Start of Source material
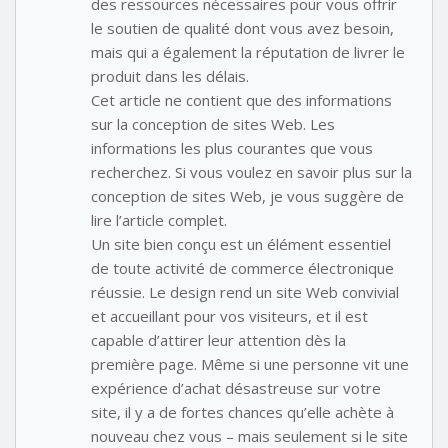
des ressources nécessaires pour vous offrir
le soutien de qualité dont vous avez besoin,
mais qui a également la réputation de livrer le
produit dans les délais.
Cet article ne contient que des informations
sur la conception de sites Web. Les
informations les plus courantes que vous
recherchez. Si vous voulez en savoir plus sur la
conception de sites Web, je vous suggère de
lire l’article complet.
Un site bien conçu est un élément essentiel
de toute activité de commerce électronique
réussie. Le design rend un site Web convivial
et accueillant pour vos visiteurs, et il est
capable d’attirer leur attention dès la
première page. Même si une personne vit une
expérience d’achat désastreuse sur votre
site, il y a de fortes chances qu’elle achète à
nouveau chez vous – mais seulement si le site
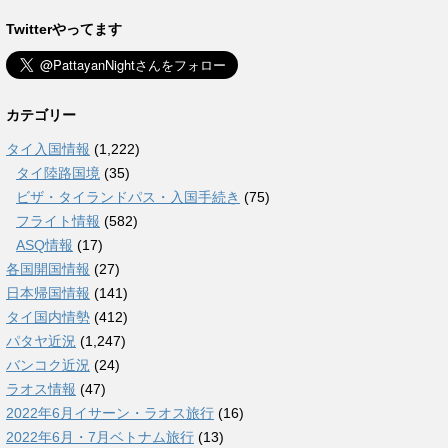
Twitterやってます
カテゴリー
タイ入国情報
(1,222)
タイ陸路国境
(35)
ビザ・タイランドパス・入国手続き
(75)
フライト情報
(582)
ASQ情報
(17)
各国開国情報
(27)
日本帰国情報
(141)
タイ国内情勢
(412)
パタヤ近況
(1,247)
バンコク近況
(24)
ラオス情報
(47)
2022年6月イサーン・ラオス旅行
(16)
2022年6月・7月ベトナム旅行
(13)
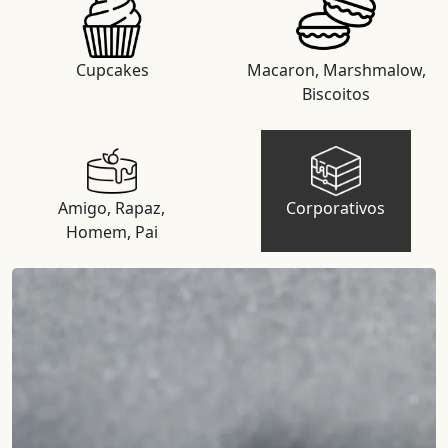
Cupcakes
Macaron, Marshmalow,
Biscoitos
Amigo, Rapaz,
Corporativos
Homem, Pai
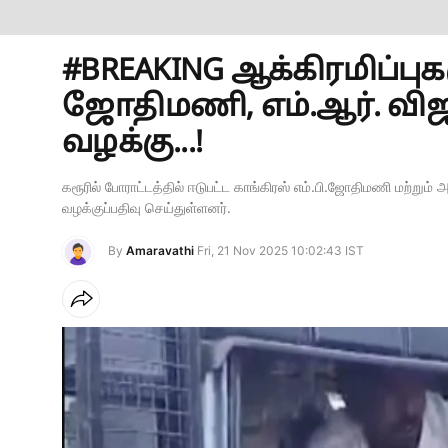
#BREAKING ஆக்கிரமிப்புகளு
ஜோதிமணி, எம்.ஆர். விஜய
வழக்கு...!
கரூரில் போராட்டத்தில் ஈடுபட்ட காங்கிரஸ் எம்.பி.ஜோதிமணி மற்றும
வழக்குப்பதிவு செய்துள்ளனர்.
By
Amaravathi
Fri, 21 Nov 2025 10:02:43 IST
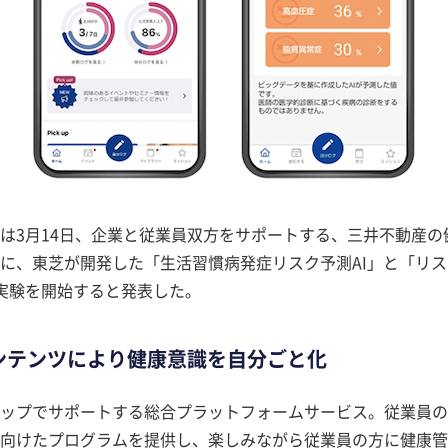
は3月14日、企業と従業員双方をサポートする、三井不動産の
」に、東芝が開発した「生活習慣病発症リスク予測AI」と「リス
実験を開始すると発表した。
コンテンツにより健康意識を自分ごと化
ップでサポートする総合プラットフォームサービス。従業員の
向けたプログラムを提供し、楽しみながら従業員の方に健康管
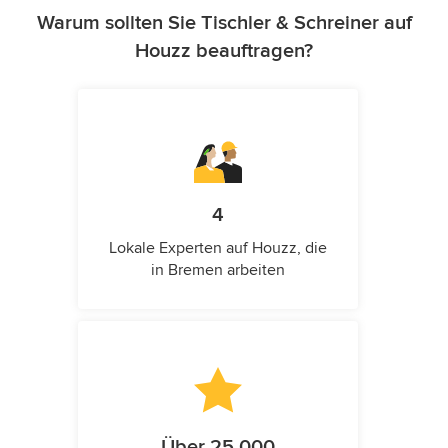
Warum sollten Sie Tischler & Schreiner auf
Houzz beauftragen?
4
Lokale Experten auf Houzz, die
in Bremen arbeiten
Über 25.000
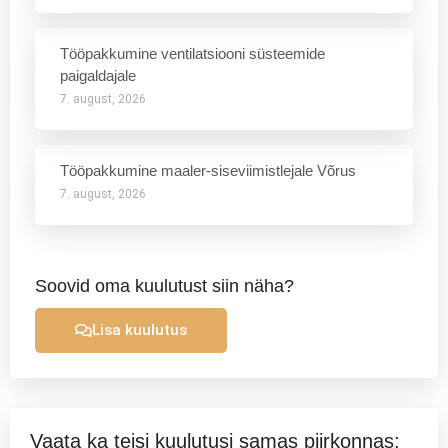
Tööpakkumine ventilatsiooni süsteemide
paigaldajale
7. august, 2026
Tööpakkumine maaler-siseviimistlejale Võrus
7. august, 2026
Soovid oma kuulutust siin näha?
Lisa kuulutus
Vaata ka teisi kuulutusi samas piirkonnas:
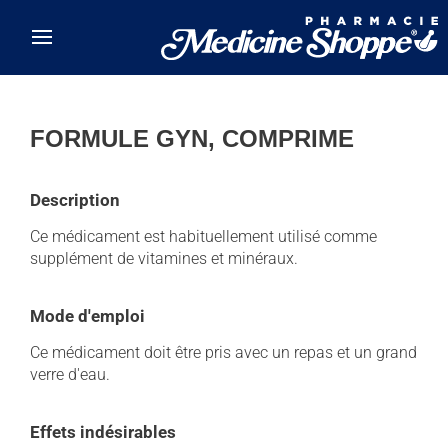
Skip to main content
FORMULE GYN, COMPRIME
Description
Ce médicament est habituellement utilisé comme
supplément de vitamines et minéraux.
Mode d'emploi
Ce médicament doit être pris avec un repas et un grand
verre d'eau.
Effets indésirables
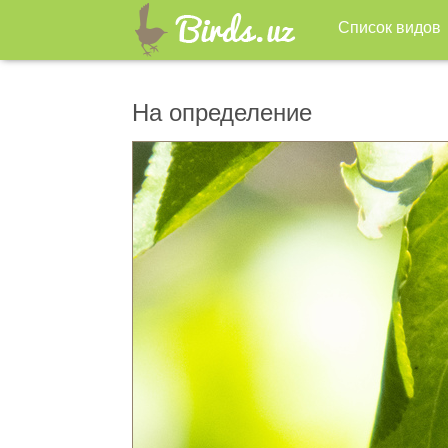
Список видов
На определение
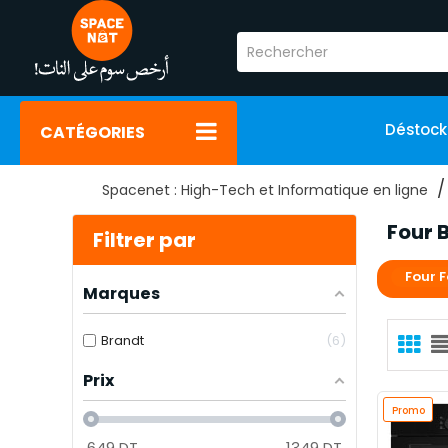
Déstoc
CATÉGORIES
Spacenet : High-Tech et Informatique en ligne
Four 
Filtrer par
Four 
Marques
Brandt
6
Prix
Promo
649
DT
1349
DT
End of Source material
# Work instruction:
No picture is to be included when the lines from the one containing "paigaldajale" through the end of the material above are output exactly; nothing else is written.

# Task output:
paigaldajale
7. august, 2026
Tööpakkumine maaler-siseviimistlejale Võrus
7. august, 2026
Soovid oma kuulutust siin näha?
Lisa kuulutus
Vaata ka teisi kuulutusi samas piirkonnas:
Skip to main content
FORMULE GYN, COMPRIME
Description
Ce médicament est habituellement utilisé comme
supplément de vitamines et minéraux.
Mode d'emploi
Ce médicament doit être pris avec un repas et un grand
verre d'eau.
Effets indésirables
Список видов
На определение
Déstoc
CATÉGORIES
Spacenet : High-Tech et Informatique en ligne
Four 
Filtrer par
Four 
Marques
Brandt
6
Prix
Promo
649
DT
1349
DT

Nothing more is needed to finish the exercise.